Von Arthur Kreuzer

Muß ein 15jähriger wegen einer Schlägerei gleich zu Freizeitarrest verurteilt werden? Er sitzt ihn in einer Arrestzelle "auf einer Backe ab". Oder er schläft in der Zelle seinen Alkoholrausch aus. Andere zeigen dann auf ihn: "Der hat gesessen! Der kommt aus dem Knast!" Warum sollte er statt dessen nicht lieber gemeinnützige Arbeit verrichten und mit Sozialarbeitern über seine Schwierigkeiten sprechen? So würde er sich die spätere Einstellung des Strafverfahrens "verdienen". Pädagogisch sinnvoll wäre es allemal, billiger obendrein.

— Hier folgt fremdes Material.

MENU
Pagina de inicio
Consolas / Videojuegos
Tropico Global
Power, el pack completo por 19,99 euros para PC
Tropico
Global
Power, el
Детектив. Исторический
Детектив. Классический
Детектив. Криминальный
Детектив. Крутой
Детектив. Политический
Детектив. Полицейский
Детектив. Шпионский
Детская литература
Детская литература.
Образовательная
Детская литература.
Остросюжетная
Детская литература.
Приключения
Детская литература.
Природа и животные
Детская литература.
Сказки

Es könnte in unserem Jugendstrafrecht also genau anders zugehen. Aber auch das beste Jugendrecht scheitert, wenn Gerichte seine Möglichkeiten nicht nutzen.

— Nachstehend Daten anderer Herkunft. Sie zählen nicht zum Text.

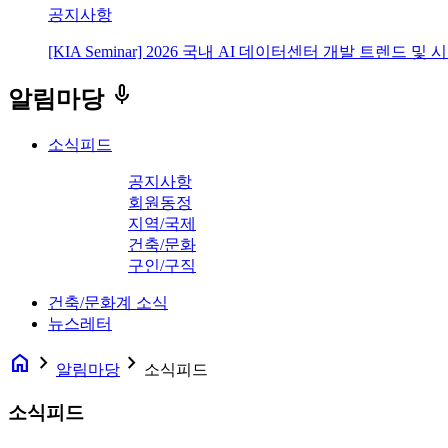
공지사항
[KIA Seminar] 2026 국내 AI 데이터센터 개발 트렌드 및
keyboard_voice
알림마당
소식피드
공지사항
회원동정
지역/국제
건축/문화
구인/구직
건축/문화계 소식
뉴스레터
home
navigate_next
navigate_next
알림마당
소식피드
소식피드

Jugendgerichte sind Gerichte wie andere auch, was heißt, daß Jugendrichter und -staatsanwälte oft wechseln. Für ihre Aufgabe sind sie nicht ausgebildet. Zumeist orientieren sie sich am Denken und Handeln des Strafrichters für Erwachsene. Alternativen für eine Jugendgerichtsbarkeit zeigt eine Untersuchung des jungen Münchener Kriminologen Christian Pfeiffer auf. Wegen seiner Ergebnisse und Bemühungen um eine verbesserte Jugendkriminalrechtspflege wurde das Buch "Kriminalpräventation im Jugendgerichtsverfahren" mit dem Hermine-Albers-Preis zur Förderung der Jugendhilfe ausgezeichnet.

Pfeiffer ist ganz und gar kein "radikaler Kriminologe". Nicht Abschaffung des Jugendstrafrechts oder staatlicher Zwangseingriffe schlechthin sind sein kriminalpolitisches Credo. "Innere Reformen" strebt er an, Veränderungen "von unten" und in kleinen Schritten, nicht durch den Gesetzgeber, vielmehr durch die Beteiligten selbst, im Rahmen des geltenden Rechts. Nicht gegen die Praxis forscht er, sondern mit ihr, in ihr und für sie: "Die Wissenschaft muß auf die Praxis zugehen, wenn sie Veränderungen bewirken will." Er weiß darum, daß radikale Veränderer Bestehendes oft verfestigen. Und von oben angeordnete Reformen können in der Praxis unterlaufen werden.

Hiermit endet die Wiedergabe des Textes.